Konya’da gerçekleştirdiğiniz faaliyetler nelerdir?
Fatma Nur Güler: Konya’da 2014 yılından bu yana Kadın Cinayetlerini Durduracağız Platformu olarak faaliyet göstermekteyiz. Bu faaliyetler temelde öldürülen kardeşlerimizin aileleri ile birlikte davaları takip etmek şeklinde ilerliyor ama gündem ülkede çok hızlı bir şekilde değişiyor ve kadınların gündemi de bundan bağımsız değil. Dolayısıyla gündem paralelinde hareket ediyoruz. Gelişen olaylar ne yapılmasını gerektiriyorsa onu yapıyoruz. Sokağa çıkılması, yürünmesi gerekiyorsa yürüyoruz; hukuki mücadele yürütülmesi gerekiyorsa yürütüyoruz. Bu bağlamda Konya’da 2012 yılında kocası tarafından öldürülen Dilber Keskin, Fatma Coşkun, Gülşah Aktürk kardeşlerimizin davalarını aileleri ile beraber takip ettik. Hâlen aileler ile irtibat halindeyiz. Yine bu yılın başında boşanmak istediği kocası tarafından yüzüne kezzap dökülen Zehra Elber kardeşimizin davasını takip ettik. Şu anda Feride Kadın Dayanışması’nın bir bileşeni olarak Ereğli’de arkadaşlık teklifini reddettiği kişi tarafından kaçırılan Feride Berşe kardeşimizin davasını takip etmekteyiz.
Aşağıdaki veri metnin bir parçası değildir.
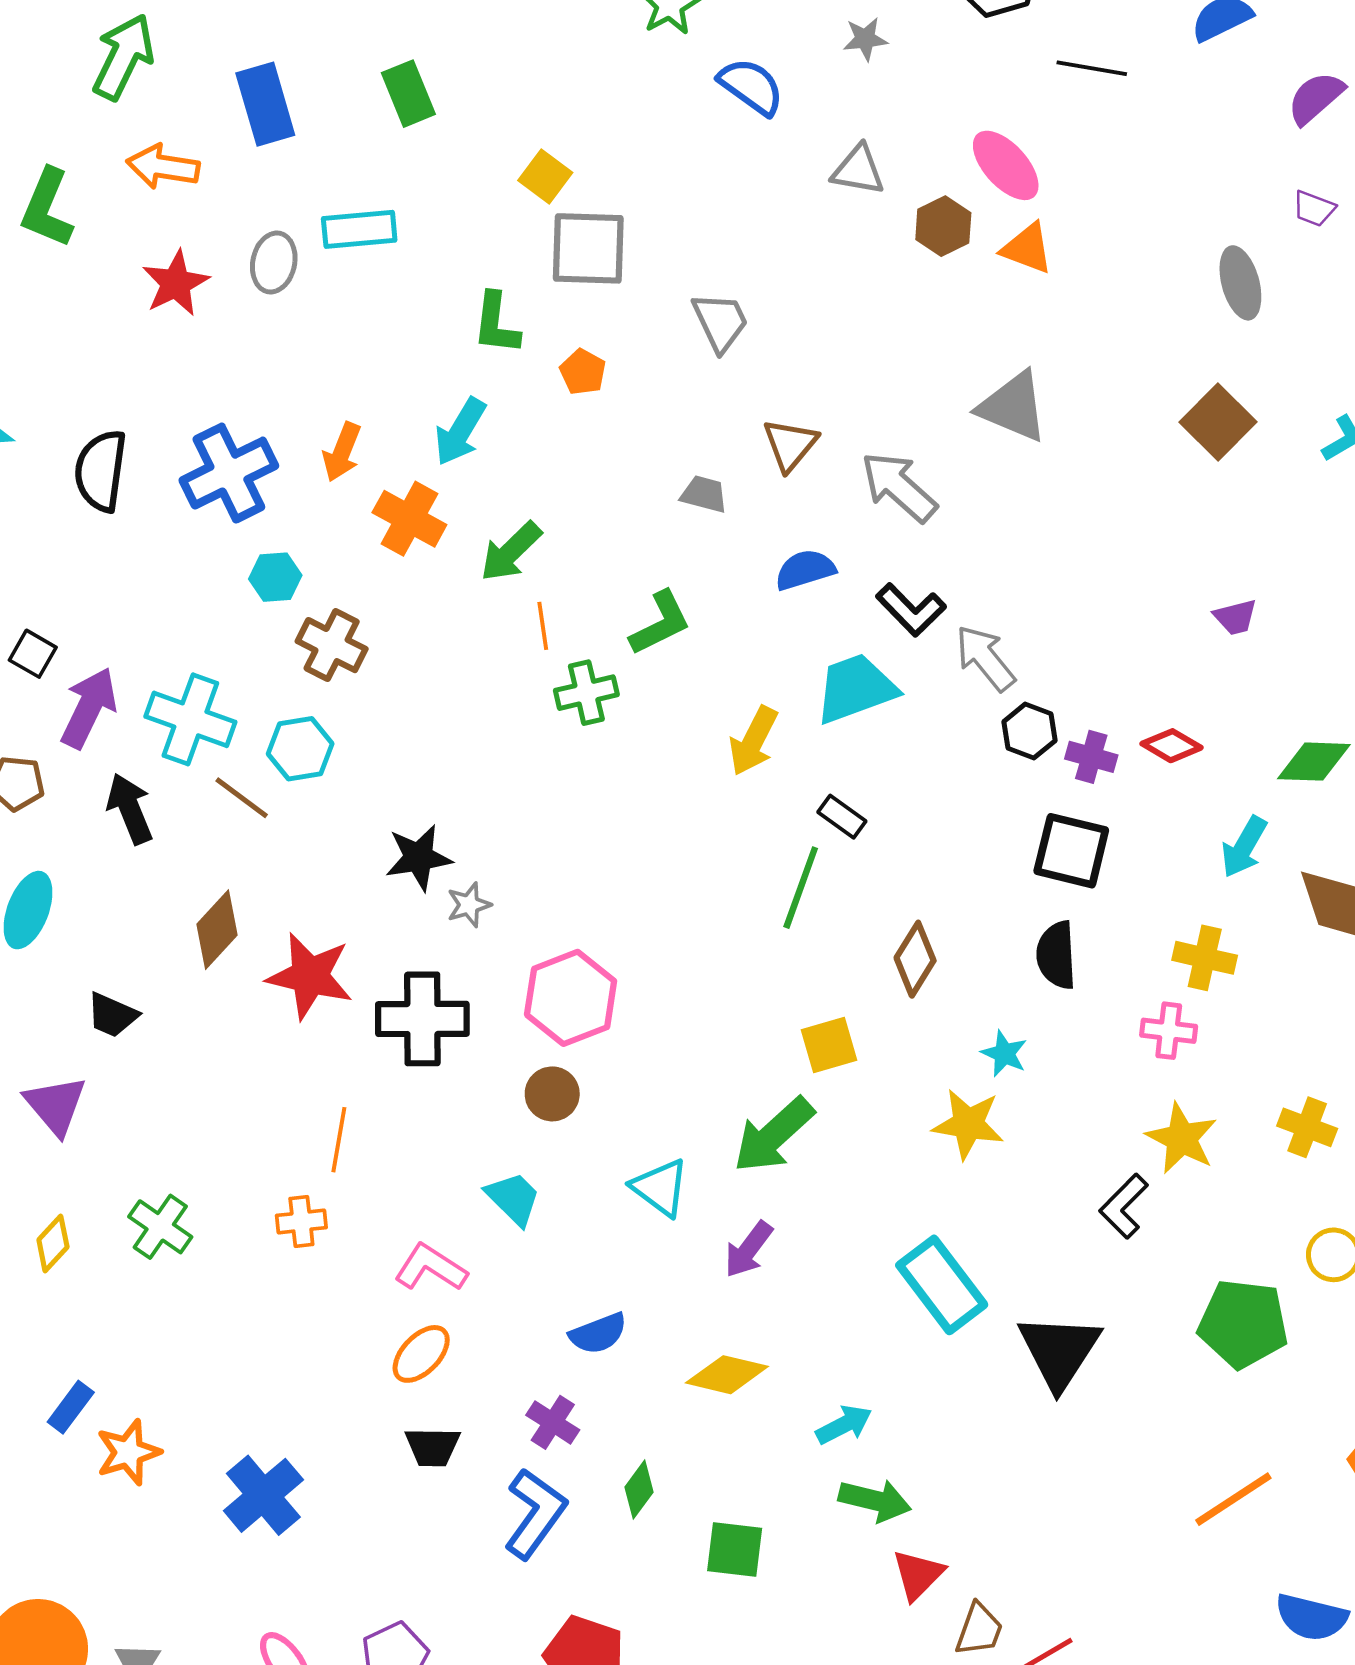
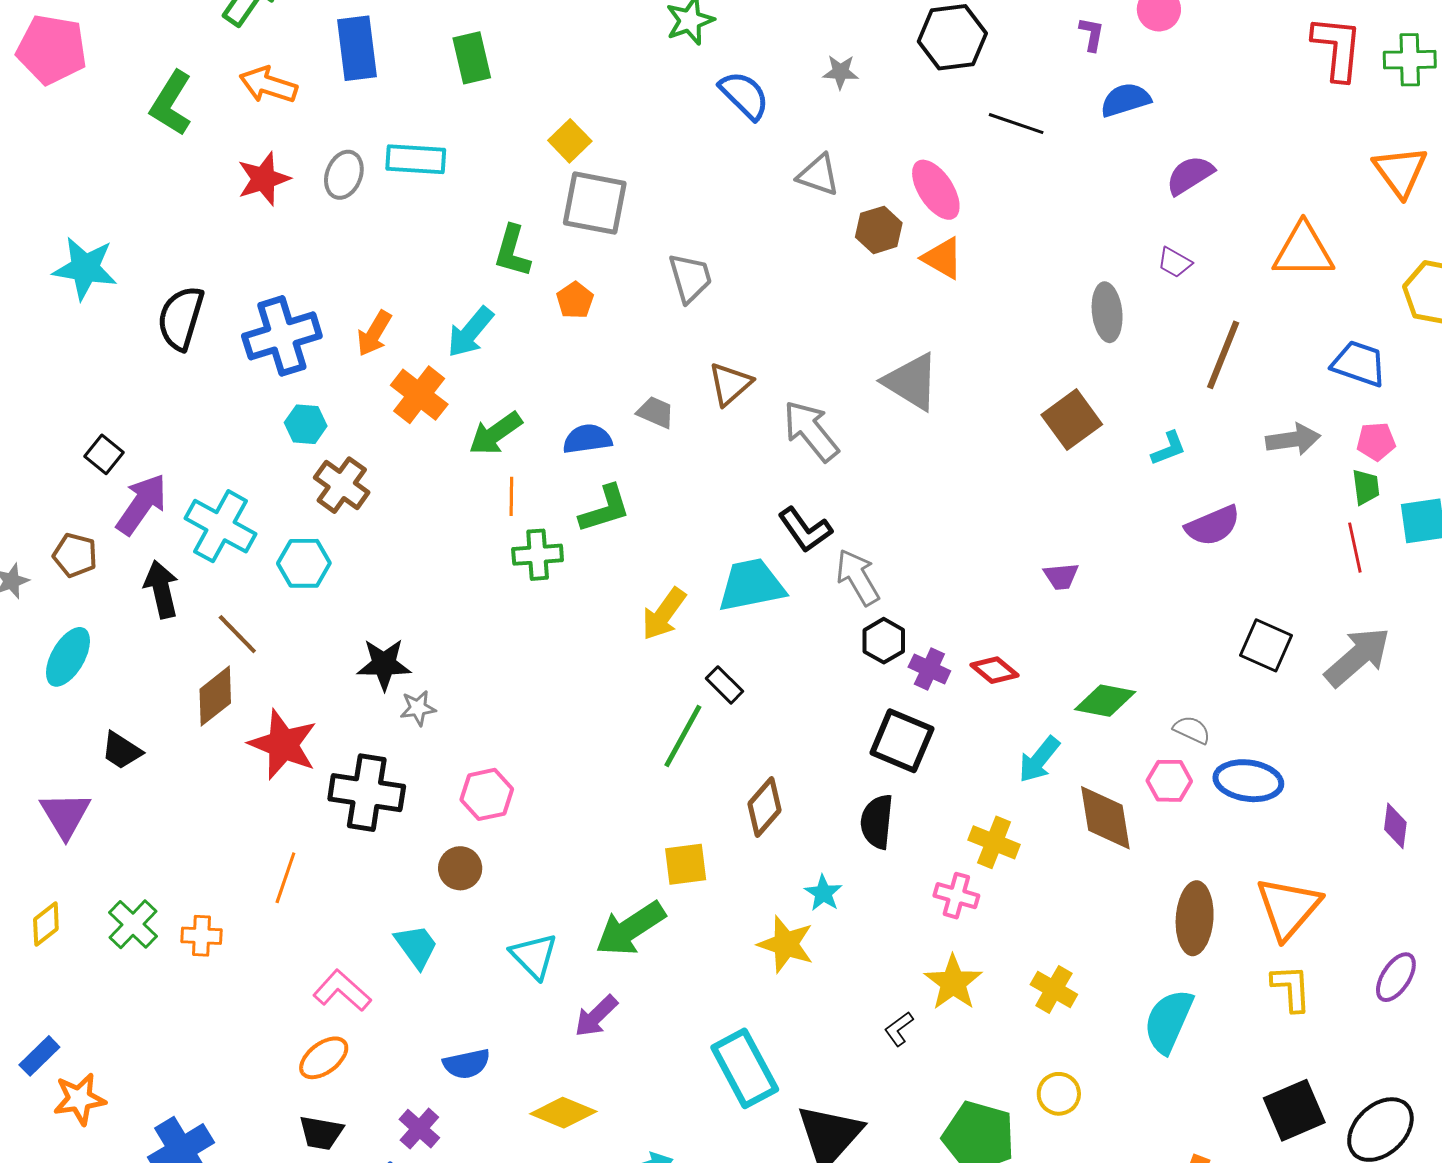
blue semicircle: (805, 570) -> (587, 439), moved
brown line: (242, 798) -> (237, 634), moved
pink hexagon: (571, 998) -> (487, 794), size x0.7
black L-shape: (1124, 1206) -> (899, 1029), size x0.7
orange cross: (301, 1221) -> (202, 936), moved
“Kadın Cinayetlerini Durduracağız”. Bunu ne zaman ve nasıl yapacaksınız?
Fatma Nur Güler: Bunun için şu gün şurada durduracağız diyemeyiz elbette ama kadın cinayetlerini bu konuda topyekun bir mücadele yürüterek bitireceğiz. Öncelikle şu anda meclis gündeminde olan halkımızın Özgecan Yasası olarak adlandırdığı, kadın cinayetlerinde indirimlerin uygulanmamasını içeren yasa tasarısının kabul edilmesi gerekiyor. Ayrıca Platform olarak yıllardır dile getirdiğimiz 5 çözüm önerimizin hayata geçirilmesi ile bu cinayetleri durduracağımıza inanıyoruz. Cumhurbaşkanı, Başbakan ve meclisteki bütün parti liderlerinin kadına yönelik şiddeti kınaması, 6284 sayılı koruma kanunun etkin uygulanması, Ceza Kanunu'na "ağırlaştırılmış müebbet" teklifimizin yerine getirilmesi, Kadın Bakanlığı’nın kurulması, cinsiyet ve cinsel yönelim eşitliğini esas alan yeni anayasa gibi isteklerimiz bulunmaktadır.
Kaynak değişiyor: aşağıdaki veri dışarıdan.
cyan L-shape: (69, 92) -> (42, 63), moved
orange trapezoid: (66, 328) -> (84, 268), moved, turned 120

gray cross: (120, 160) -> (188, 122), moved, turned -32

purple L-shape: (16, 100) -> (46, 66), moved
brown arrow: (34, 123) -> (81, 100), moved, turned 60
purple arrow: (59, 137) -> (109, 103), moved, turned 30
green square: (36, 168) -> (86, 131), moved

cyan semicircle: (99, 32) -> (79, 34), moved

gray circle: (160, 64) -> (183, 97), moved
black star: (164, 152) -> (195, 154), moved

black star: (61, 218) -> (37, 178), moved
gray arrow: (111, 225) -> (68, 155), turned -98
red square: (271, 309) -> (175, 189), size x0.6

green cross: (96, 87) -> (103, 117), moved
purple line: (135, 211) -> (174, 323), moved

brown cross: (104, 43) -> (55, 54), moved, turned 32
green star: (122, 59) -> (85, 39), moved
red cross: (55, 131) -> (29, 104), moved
Fatma Kurt: Yaşam hakkımız ve özgürlüğümüz için direniyoruz şu anda, sloganımızda olduğu gibi. Fatma Nur arkadaşımın saydığı talepler doğrultusunda mı hareket ediliyor bugün? Hayır. Bizim bu çözüm önerilerimiz tüm imkanları elinde bulunduran hükümet tarafından yerine getirilseydi, bu devlet yetkililerinin kendilerinin kadına şiddeti durduracaklarına dair imza atıp taahhütte bulundukları İstanbul Sözleşmesi’nin gerekleri yerine getirilseydi, kadın cinayetleri yok denecek kadar azalabilirdi. Ama bunun o kadar aksi yönde hareket edildi ki, kadın cinayetleri de cinsel saldırılar gibi diğer şiddet türleri de ciddi artış gösterdi.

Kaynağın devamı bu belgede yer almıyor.